INSTRUCTIONS TO FOLLOW — Sort through the entries below and pull out lines containing the word "soltanto".

GIVEN DATA —
-- -- --
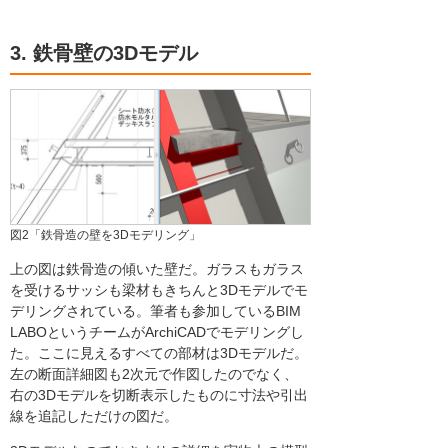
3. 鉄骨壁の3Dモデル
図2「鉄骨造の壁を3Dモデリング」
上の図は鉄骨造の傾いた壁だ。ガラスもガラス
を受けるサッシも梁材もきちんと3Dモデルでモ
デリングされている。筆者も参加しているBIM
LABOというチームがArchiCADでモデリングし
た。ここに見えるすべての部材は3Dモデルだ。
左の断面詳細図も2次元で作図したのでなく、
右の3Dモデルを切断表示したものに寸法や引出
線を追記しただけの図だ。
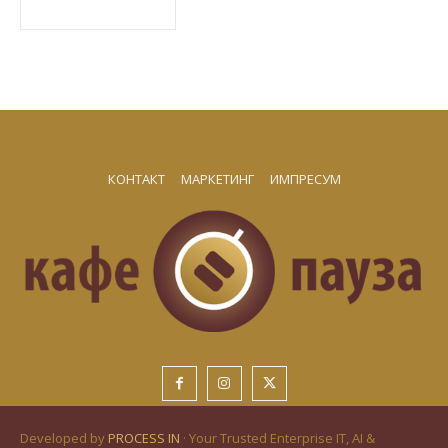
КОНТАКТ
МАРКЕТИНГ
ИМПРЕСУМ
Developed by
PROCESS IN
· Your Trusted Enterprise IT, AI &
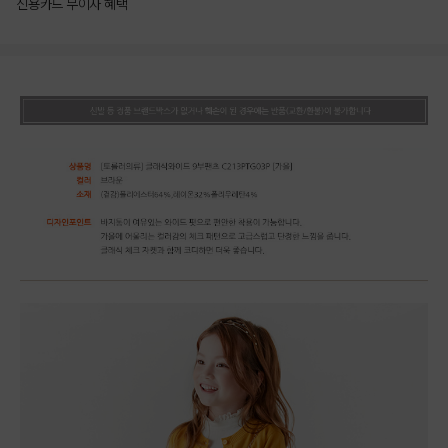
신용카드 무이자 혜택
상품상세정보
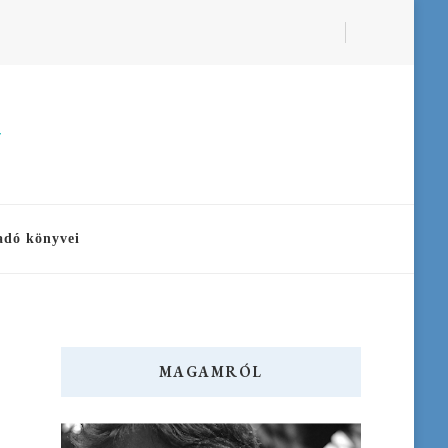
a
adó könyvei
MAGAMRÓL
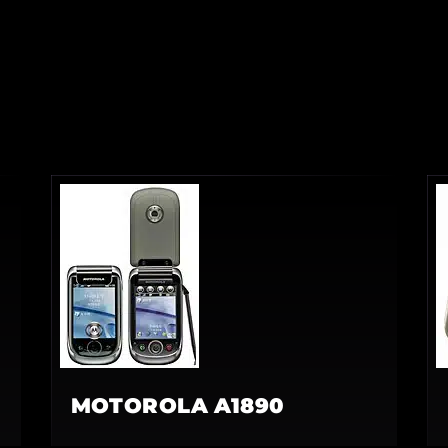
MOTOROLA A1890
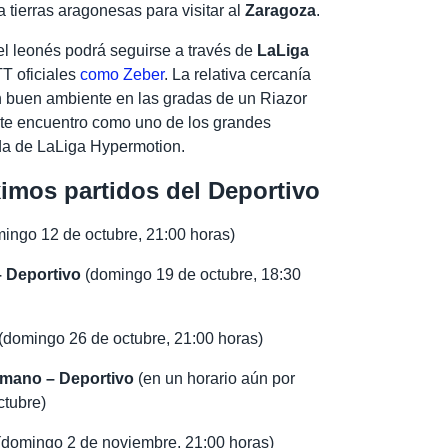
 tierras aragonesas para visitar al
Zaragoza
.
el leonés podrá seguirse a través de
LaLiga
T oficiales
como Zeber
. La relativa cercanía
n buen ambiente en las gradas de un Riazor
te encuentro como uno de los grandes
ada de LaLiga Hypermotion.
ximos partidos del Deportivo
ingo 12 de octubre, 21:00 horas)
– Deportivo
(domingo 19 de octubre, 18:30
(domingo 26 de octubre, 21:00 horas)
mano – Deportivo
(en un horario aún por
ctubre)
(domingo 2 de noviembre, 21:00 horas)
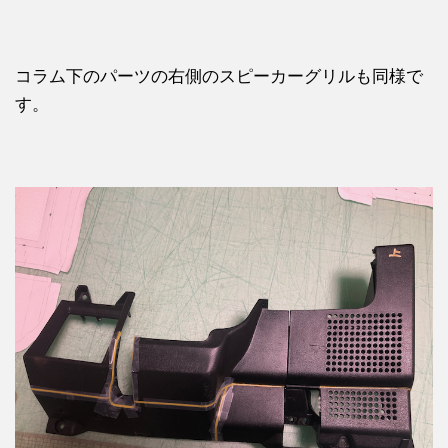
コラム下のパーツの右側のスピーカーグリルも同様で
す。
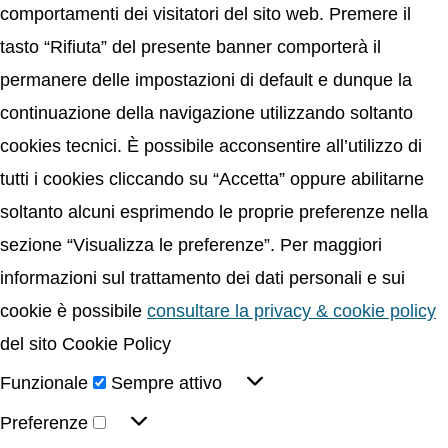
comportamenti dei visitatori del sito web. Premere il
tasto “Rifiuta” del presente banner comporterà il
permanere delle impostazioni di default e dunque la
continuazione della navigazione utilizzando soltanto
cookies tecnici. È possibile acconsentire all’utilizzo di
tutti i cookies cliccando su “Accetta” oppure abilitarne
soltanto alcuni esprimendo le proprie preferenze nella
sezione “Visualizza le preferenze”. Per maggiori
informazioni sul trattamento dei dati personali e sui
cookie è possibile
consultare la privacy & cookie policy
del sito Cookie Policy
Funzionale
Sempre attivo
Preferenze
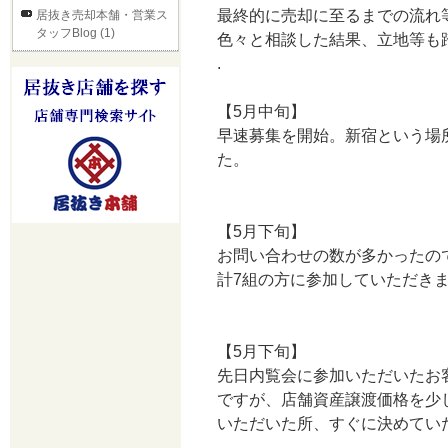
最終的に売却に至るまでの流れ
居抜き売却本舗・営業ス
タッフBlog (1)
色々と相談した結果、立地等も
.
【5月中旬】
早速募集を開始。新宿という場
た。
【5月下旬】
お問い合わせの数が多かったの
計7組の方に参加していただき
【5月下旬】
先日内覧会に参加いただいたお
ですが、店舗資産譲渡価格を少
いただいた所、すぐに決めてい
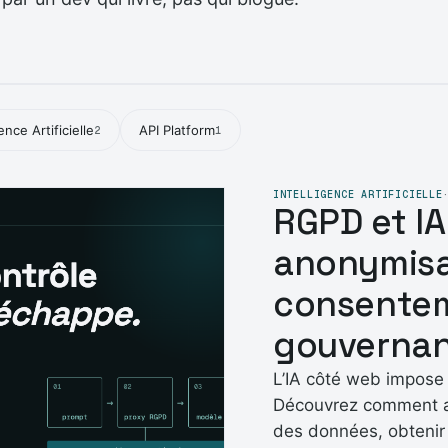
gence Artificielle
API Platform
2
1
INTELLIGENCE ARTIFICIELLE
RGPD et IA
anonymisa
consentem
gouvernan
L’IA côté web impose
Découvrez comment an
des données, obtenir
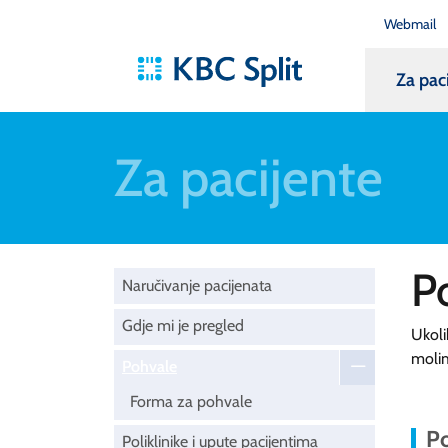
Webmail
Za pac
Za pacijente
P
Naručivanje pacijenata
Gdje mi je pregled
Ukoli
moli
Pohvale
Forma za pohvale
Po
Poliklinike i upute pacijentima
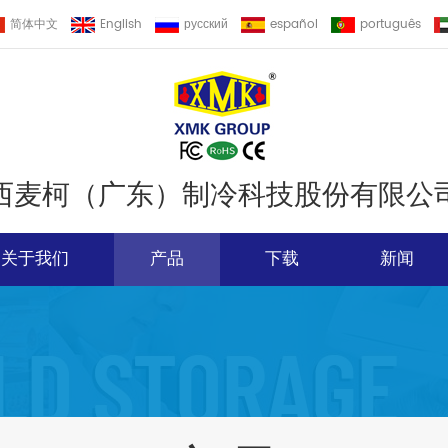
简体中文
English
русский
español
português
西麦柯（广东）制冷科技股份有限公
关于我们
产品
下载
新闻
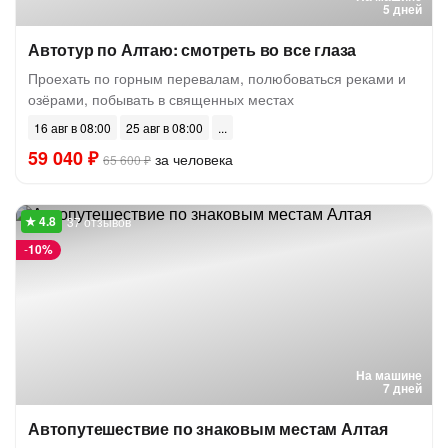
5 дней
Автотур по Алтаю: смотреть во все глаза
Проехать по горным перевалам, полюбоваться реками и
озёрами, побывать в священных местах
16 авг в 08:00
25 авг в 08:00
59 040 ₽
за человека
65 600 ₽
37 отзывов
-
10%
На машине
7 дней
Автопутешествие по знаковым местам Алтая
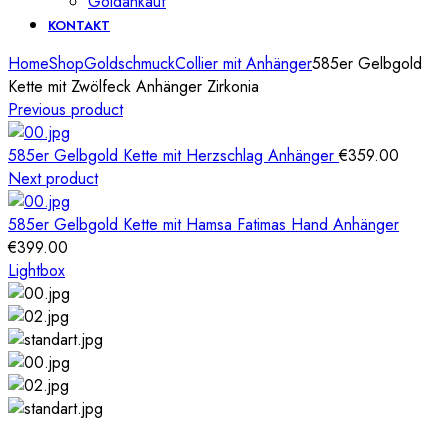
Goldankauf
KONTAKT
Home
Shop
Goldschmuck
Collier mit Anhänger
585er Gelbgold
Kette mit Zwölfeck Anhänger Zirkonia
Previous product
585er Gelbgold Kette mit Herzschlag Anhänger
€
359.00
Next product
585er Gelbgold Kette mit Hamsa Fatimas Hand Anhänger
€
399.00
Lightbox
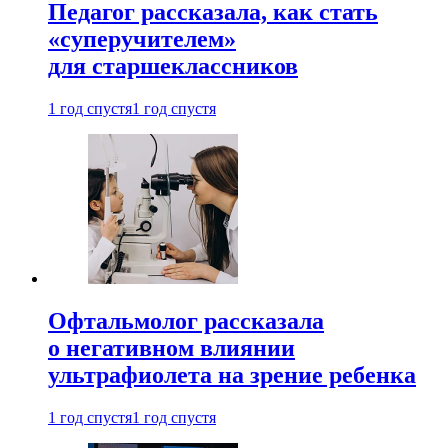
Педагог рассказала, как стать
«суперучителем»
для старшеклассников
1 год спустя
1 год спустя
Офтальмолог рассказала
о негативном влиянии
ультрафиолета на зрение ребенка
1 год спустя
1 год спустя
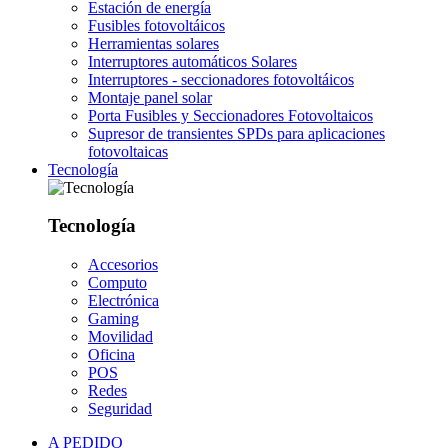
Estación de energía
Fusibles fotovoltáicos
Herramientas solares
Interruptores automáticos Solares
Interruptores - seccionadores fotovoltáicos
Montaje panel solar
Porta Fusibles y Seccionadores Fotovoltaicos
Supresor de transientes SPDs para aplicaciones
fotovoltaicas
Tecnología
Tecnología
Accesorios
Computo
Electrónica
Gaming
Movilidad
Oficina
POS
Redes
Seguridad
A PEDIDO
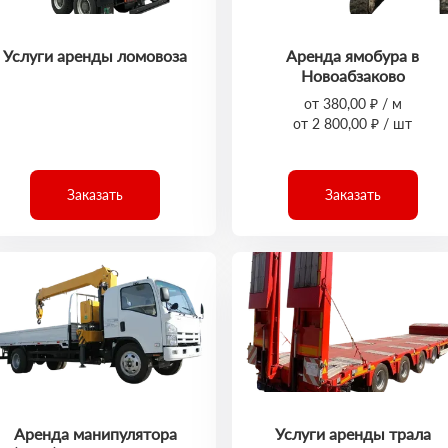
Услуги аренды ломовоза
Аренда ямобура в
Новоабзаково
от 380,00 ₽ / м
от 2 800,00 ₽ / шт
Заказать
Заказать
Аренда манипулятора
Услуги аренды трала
-- -- --
COMPLETED EXERCISE —
continuazione della navigazione utilizzando soltanto
soltanto alcuni esprimendo le proprie preferenze nella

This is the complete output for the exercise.